The problem: Extract only the lines running from the top of the entries to the line that holds "providing tasteful and". Include that line and omit the pictures.

(Page images and extracted text)
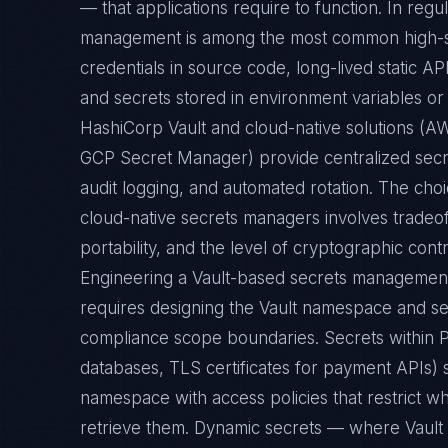
— that applications require to function. In reg
management is among the most common high-sev
credentials in source code, long-lived static 
and secrets stored in environment variables or 
HashiCorp Vault and cloud-native solutions (
GCP Secret Manager) provide centralized secr
audit logging, and automated rotation. The ch
cloud-native secrets managers involves tradeof
portability, and the level of cryptographic cont
Engineering a Vault-based secrets management
requires designing the Vault namespace and sec
compliance scope boundaries. Secrets within 
databases, TLS certificates for payment APIs) 
namespace with access policies that restrict w
retrieve them. Dynamic secrets — where Vault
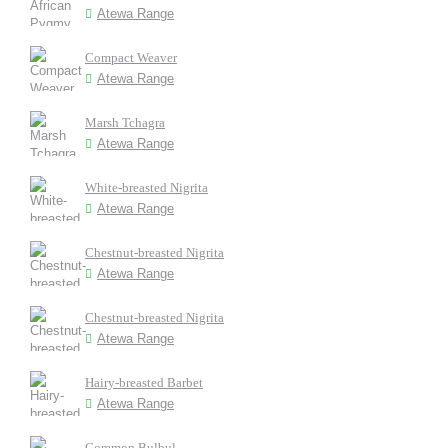
Atewa Range
Compact Weaver
Atewa Range
Marsh Tchagra
Atewa Range
White-breasted Nigrita
Atewa Range
Chestnut-breasted Nigrita
Atewa Range
Chestnut-breasted Nigrita
Atewa Range
Hairy-breasted Barbet
Atewa Range
Common Bulbul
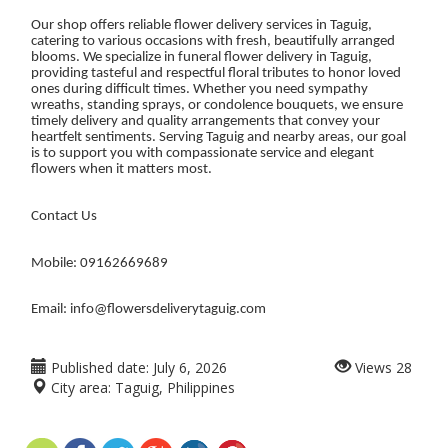
Our shop offers reliable flower delivery services in Taguig,
catering to various occasions with fresh, beautifully arranged
blooms. We specialize in funeral flower delivery in Taguig,
providing tasteful and respectful floral tributes to honor loved
ones during difficult times. Whether you need sympathy
wreaths, standing sprays, or condolence bouquets, we ensure
timely delivery and quality arrangements that convey your
heartfelt sentiments. Serving Taguig and nearby areas, our goal
is to support you with compassionate service and elegant
flowers when it matters most.
Contact Us
Mobile: 09162669689
Email: info@flowersdeliverytaguig.com
Published date:
July 6, 2026
Views
28
City area:
Taguig, Philippines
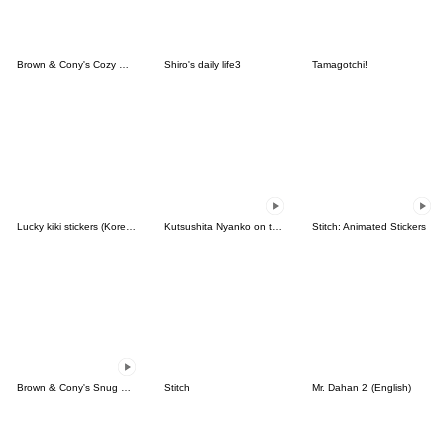
Brown & Cony's Cozy Winter Date
Shiro's daily life3
Tamagotchi!
Lucky kiki stickers (Korean&Japanese)
Kutsushita Nyanko on the Move
Stitch: Animated Stickers
Brown & Cony's Snug Winter Date
Stitch
Mr. Dahan 2 (English)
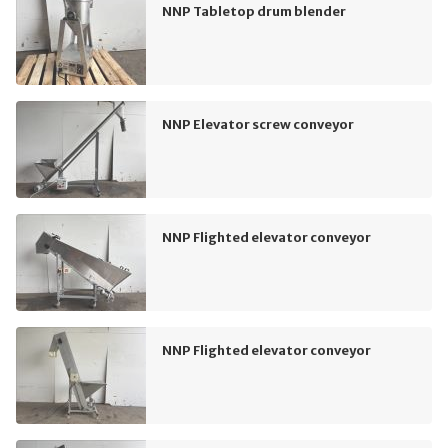
NNP Tabletop drum blender
NNP Elevator screw conveyor
NNP Flighted elevator conveyor
NNP Flighted elevator conveyor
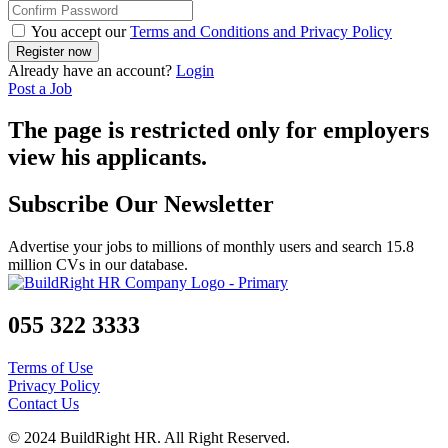
You accept our
Terms and Conditions and Privacy Policy
Already have an account?
Login
Post a Job
The page is restricted only for employers
view his applicants.
Subscribe Our Newsletter
Advertise your jobs to millions of monthly users and search 15.8
million CVs in our database.
055 322 3333
Terms of Use
Privacy Policy
Contact Us
© 2024 BuildRight HR. All Right Reserved.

Result:
— that applications require to function. In reg
management is among the most common high-sev
credentials in source code, long-lived static 
and secrets stored in environment variables or 
HashiCorp Vault and cloud-native solutions (
GCP Secret Manager) provide centralized secr
audit logging, and automated rotation. The ch
cloud-native secrets managers involves tradeof
portability, and the level of cryptographic cont
Engineering a Vault-based secrets management
requires designing the Vault namespace and sec
compliance scope boundaries. Secrets within 
databases, TLS certificates for payment APIs) 
namespace with access policies that restrict w
retrieve them. Dynamic secrets — where Vault
Atewa Range
Compact Weaver
Atewa Range
Marsh Tchagra
Atewa Range
White-breasted Nigrita
Atewa Range
Chestnut-breasted Nigrita
Atewa Range
Chestnut-breasted Nigrita
Atewa Range
Hairy-breasted Barbet
Atewa Range
Common Bulbul
Our shop offers reliable flower delivery services in Taguig,
catering to various occasions with fresh, beautifully arranged
blooms. We specialize in funeral flower delivery in Taguig,
providing tasteful and respectful floral tributes to honor loved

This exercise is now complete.